My assumption would be that the lightning cable connect ability would be for recording to garageband on an IOS device or playing through one of the many amp/fx simulator apps. If your Mac mini has a USB port available, the 2nd gen Scarlett would likely be your best bet. Most of them have more options than their iTrack counterpart.


----------



## rexbinary (Jun 8, 2019)

iPhones and iPads have Lightening connectors for charging and syncing. So the iTrack device is made for them.

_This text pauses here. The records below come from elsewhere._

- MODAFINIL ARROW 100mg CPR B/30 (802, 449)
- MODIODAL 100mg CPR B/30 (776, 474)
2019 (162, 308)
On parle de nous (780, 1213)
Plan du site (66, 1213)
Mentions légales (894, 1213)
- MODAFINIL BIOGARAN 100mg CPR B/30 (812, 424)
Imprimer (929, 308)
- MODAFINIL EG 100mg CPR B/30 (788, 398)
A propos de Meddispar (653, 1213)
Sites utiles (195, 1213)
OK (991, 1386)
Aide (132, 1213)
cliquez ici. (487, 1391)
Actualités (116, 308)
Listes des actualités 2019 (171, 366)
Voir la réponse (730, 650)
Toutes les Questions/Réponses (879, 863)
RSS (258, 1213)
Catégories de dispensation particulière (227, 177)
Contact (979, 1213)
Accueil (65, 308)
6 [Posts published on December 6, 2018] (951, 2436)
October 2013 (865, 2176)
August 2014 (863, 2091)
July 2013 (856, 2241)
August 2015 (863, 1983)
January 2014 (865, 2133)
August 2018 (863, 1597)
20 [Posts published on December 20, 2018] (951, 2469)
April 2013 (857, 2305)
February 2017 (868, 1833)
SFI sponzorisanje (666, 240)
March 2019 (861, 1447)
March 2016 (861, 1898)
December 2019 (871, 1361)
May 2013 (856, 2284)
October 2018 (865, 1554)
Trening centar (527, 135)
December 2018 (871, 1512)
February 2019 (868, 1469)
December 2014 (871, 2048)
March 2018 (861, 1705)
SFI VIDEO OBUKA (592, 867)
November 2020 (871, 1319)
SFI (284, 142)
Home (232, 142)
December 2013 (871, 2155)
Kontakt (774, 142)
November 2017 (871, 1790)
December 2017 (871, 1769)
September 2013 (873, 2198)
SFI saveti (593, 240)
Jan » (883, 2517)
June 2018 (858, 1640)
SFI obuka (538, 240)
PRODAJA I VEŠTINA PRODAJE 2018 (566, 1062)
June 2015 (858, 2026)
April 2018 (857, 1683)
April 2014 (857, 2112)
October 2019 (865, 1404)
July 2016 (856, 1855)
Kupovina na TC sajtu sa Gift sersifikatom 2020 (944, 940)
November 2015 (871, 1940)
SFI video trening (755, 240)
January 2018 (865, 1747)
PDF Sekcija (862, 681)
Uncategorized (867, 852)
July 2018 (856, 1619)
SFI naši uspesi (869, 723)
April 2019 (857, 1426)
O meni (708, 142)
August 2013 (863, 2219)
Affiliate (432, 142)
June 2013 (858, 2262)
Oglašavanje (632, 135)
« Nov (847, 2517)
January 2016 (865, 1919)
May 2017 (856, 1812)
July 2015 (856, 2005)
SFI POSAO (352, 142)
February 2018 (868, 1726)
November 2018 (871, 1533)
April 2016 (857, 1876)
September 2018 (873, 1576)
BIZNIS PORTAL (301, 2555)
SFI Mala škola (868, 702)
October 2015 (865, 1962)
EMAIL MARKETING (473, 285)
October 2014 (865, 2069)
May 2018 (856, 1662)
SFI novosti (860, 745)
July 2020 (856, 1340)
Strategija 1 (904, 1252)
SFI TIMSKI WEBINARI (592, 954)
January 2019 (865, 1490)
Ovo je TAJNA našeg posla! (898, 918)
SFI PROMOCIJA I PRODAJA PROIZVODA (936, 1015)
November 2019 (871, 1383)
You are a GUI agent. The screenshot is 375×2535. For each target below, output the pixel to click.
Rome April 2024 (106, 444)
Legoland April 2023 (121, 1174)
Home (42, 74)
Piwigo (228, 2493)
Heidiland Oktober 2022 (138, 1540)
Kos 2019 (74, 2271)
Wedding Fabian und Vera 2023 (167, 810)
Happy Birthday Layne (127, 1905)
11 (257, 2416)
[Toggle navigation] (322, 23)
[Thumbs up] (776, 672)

Your Mac mini does not have a Lightening connector.


----------



## Ed Fry (Jun 10, 2019)

Hi,

If you are trying to compare the Scarlett Solo and iTrack Solo the differences are:

- The iTrack Solo is designed to work with iOS devices, powered using the USB connection and using the Device Link to connect to the iOS device.
- The Scarlett Solo is designed for use with computers via USB port being bus powered.
- The Scarlett has a 1/4" jack input switchable between line level and instrument (guitars etc.) the iTrack only has the instrument part of that input.
- You can use the Scarlett on iOS but you will need a powered USB hub and Camera Connection kit so it will be more expensive.

In short, unless you plan on using your interface with iOS devices I'd suggest going for the Scarlett Solo.

Quality wise they are very similar and I wouldn't predict many would notice a difference in sound between the two.

If you have any further questions, please let me know.

Thanks, Ed F // Focusrite Technical Support


----------